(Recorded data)
=====

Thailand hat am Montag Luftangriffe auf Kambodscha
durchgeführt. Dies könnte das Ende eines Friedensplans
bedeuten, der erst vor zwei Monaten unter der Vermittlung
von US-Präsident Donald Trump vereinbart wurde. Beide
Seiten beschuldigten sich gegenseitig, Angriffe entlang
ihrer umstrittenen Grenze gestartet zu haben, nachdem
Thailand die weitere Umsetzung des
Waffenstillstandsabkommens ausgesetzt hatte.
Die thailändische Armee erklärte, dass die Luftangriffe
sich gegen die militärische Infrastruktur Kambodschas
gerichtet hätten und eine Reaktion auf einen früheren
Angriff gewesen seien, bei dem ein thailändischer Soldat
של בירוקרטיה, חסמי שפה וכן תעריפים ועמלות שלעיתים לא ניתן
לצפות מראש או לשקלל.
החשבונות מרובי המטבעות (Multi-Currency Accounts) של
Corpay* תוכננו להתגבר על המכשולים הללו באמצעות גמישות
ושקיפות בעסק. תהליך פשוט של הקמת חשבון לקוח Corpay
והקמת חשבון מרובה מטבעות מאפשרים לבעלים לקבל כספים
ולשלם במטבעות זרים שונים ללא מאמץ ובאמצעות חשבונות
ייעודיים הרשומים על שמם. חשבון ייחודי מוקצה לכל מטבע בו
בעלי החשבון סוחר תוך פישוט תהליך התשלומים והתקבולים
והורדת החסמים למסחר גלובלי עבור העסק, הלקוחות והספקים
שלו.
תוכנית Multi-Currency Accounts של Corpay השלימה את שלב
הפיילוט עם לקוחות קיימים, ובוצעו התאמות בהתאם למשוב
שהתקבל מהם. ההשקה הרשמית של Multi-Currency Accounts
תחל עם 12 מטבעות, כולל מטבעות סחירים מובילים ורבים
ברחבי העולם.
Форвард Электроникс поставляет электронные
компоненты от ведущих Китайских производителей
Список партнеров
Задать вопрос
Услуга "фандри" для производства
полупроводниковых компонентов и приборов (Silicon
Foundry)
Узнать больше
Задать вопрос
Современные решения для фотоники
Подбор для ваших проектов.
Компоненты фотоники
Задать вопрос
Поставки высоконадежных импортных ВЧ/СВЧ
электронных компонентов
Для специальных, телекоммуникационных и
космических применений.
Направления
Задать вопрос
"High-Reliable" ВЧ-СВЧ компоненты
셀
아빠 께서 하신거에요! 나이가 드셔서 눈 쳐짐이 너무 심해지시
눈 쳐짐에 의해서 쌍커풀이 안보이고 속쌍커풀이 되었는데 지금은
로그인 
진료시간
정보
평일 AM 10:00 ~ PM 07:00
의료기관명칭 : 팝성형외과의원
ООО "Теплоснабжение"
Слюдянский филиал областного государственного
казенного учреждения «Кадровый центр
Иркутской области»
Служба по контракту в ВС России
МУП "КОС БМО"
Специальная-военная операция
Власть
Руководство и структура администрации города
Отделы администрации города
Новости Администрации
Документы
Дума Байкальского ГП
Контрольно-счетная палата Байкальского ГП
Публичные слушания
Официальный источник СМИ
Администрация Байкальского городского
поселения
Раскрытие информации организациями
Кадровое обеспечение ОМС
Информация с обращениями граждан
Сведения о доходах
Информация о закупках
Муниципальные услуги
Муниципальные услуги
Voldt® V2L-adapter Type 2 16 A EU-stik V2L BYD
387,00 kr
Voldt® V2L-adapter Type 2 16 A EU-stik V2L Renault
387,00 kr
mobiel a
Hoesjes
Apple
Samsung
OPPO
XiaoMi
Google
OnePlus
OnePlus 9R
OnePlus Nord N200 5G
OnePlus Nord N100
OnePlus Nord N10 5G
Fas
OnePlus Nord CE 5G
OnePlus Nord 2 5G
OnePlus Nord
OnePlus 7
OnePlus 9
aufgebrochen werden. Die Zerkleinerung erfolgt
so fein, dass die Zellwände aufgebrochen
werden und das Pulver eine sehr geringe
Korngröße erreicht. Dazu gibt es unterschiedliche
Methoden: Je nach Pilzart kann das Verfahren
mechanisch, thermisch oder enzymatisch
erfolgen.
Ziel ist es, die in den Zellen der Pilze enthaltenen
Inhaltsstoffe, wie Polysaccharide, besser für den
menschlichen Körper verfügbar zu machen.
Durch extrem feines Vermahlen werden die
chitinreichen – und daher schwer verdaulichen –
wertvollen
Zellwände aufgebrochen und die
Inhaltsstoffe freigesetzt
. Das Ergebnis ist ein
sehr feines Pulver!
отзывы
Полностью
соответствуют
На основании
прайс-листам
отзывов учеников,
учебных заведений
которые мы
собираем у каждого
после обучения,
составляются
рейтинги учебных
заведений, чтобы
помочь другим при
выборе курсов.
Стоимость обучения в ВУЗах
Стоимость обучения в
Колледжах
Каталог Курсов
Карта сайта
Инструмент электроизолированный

=====

Looking at the data above, write out exactly the lines that start at the one containing "Сведения о доходах" and end at the one containing "OnePlus Nord N100"; include both and nothing beyond.

Сведения о доходах
Информация о закупках
Муниципальные услуги
Муниципальные услуги
Voldt® V2L-adapter Type 2 16 A EU-stik V2L BYD
387,00 kr
Voldt® V2L-adapter Type 2 16 A EU-stik V2L Renault
387,00 kr
mobiel a
Hoesjes
Apple
Samsung
OPPO
XiaoMi
Google
OnePlus
OnePlus 9R
OnePlus Nord N200 5G
OnePlus Nord N100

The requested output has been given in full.